↓

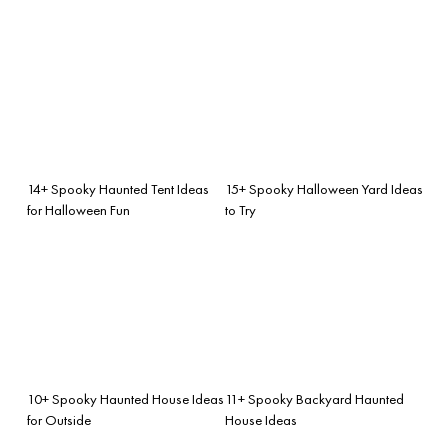
14+ Spooky Haunted Tent Ideas
15+ Spooky Halloween Yard Ideas
for Halloween Fun
to Try
10+ Spooky Haunted House Ideas
11+ Spooky Backyard Haunted
for Outside
House Ideas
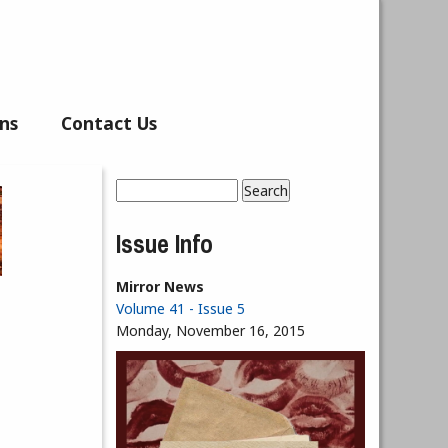
ns
Contact Us
Search
Search form
Issue Info
Mirror News
Volume 41 - Issue 5
Monday, November 16, 2015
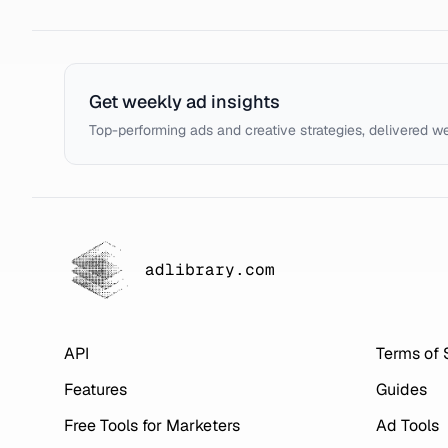
Get weekly ad insights
Top-performing ads and creative strategies, delivered w
adlibrary.com
API
Terms of 
Features
Guides
Free Tools for Marketers
Ad Tools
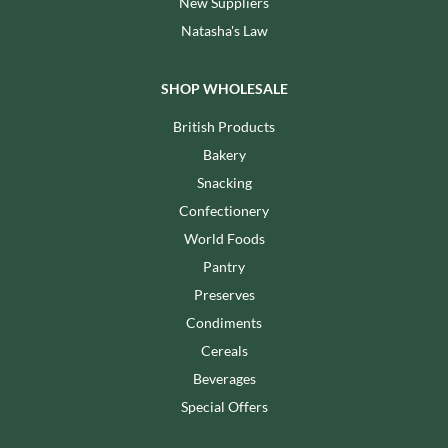
New Suppliers
Natasha's Law
SHOP WHOLESALE
British Products
Bakery
Snacking
Confectionery
World Foods
Pantry
Preserves
Condiments
Cereals
Beverages
Special Offers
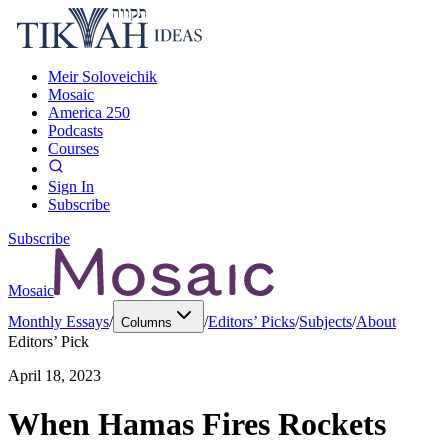
Meir Soloveichik
Mosaic
America 250
Podcasts
Courses
Sign In
Subscribe
Subscribe
Mosaic
Monthly Essays
/
/
Editors’ Picks
/
Subjects
/
About
Columns
Editors’ Pick
April 18, 2023
When Hamas Fires Rockets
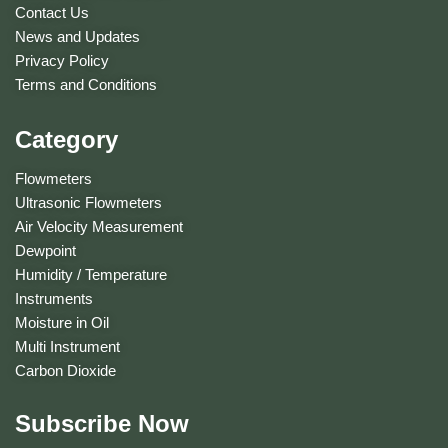
Contact Us
News and Updates
Privacy Policy
Terms and Conditions
Category
Flowmeters
Ultrasonic Flowmeters
Air Velocity Measurement
Dewpoint
Humidity / Temperature
Instruments
Moisture in Oil
Multi Instrument
Carbon Dioxide
Subscribe Now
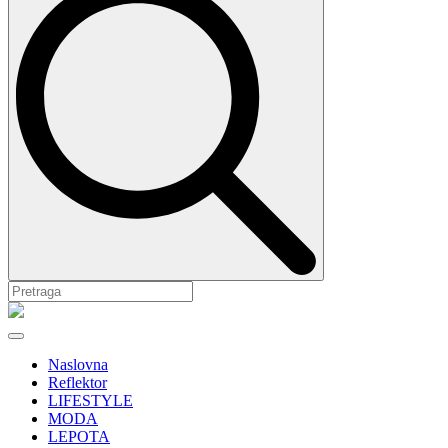
Naslovna
Reflektor
LIFESTYLE
MODA
LEPOTA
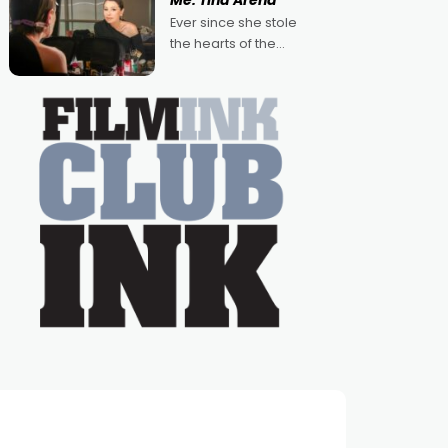
Me: Tina Arena
Australian-made
Ever since she stole
romances, written by
the hearts of the
Adrian Powers and
nation as "Tiny Tina"
Caera Bradshaw,
on the much-loved
with Powers (Love
TV show Young
Talent Time, Tina
Arena has been an
absolutely essential
figure on the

↑

**WHAT IS REQUIRED:** Once the pictures are set aside, transcribe the remaining lines above exactly.

**TASK RESPONSE:**
14+ Spooky Haunted Tent Ideas
15+ Spooky Halloween Yard Ideas
for Halloween Fun
to Try
10+ Spooky Haunted House Ideas
11+ Spooky Backyard Haunted
for Outside
House Ideas
ns
Contact Us
Search
Search form
Issue Info
Mirror News
Volume 41 - Issue 5
Monday, November 16, 2015
Get weekly ad insights
Top-performing ads and creative strategies, delivered w
adlibrary.com
API
Terms of 
Features
Guides
Free Tools for Marketers
Ad Tools
New Suppliers
Natasha's Law
SHOP WHOLESALE
British Products
Bakery
Snacking
Confectionery
World Foods
Pantry
Preserves
Condiments
Cereals
Beverages
Special Offers
Meir Soloveichik
Mosaic
America 250
Podcasts
Courses
Sign In
Subscribe
Subscribe
Mosaic
Monthly Essays
/
/
Editors’ Picks
/
Subjects
/
About
Columns
Editors’ Pick
April 18, 2023
When Hamas Fires Rockets
Contact Us
News and Updates
Privacy Policy
Terms and Conditions
Category
Flowmeters
Ultrasonic Flowmeters
Air Velocity Measurement
Dewpoint
Humidity / Temperature
Instruments
Moisture in Oil
Multi Instrument
Carbon Dioxide
Subscribe Now
Naslovna
Reflektor
LIFESTYLE
MODA
LEPOTA
Me: Tina Arena
Australian-made
Ever since she stole
romances, written by
the hearts of the
Adrian Powers and
nation as "Tiny Tina"
Caera Bradshaw,
on the much-loved
with Powers (Love
TV show Young
Talent Time, Tina
Arena has been an
absolutely essential
figure on the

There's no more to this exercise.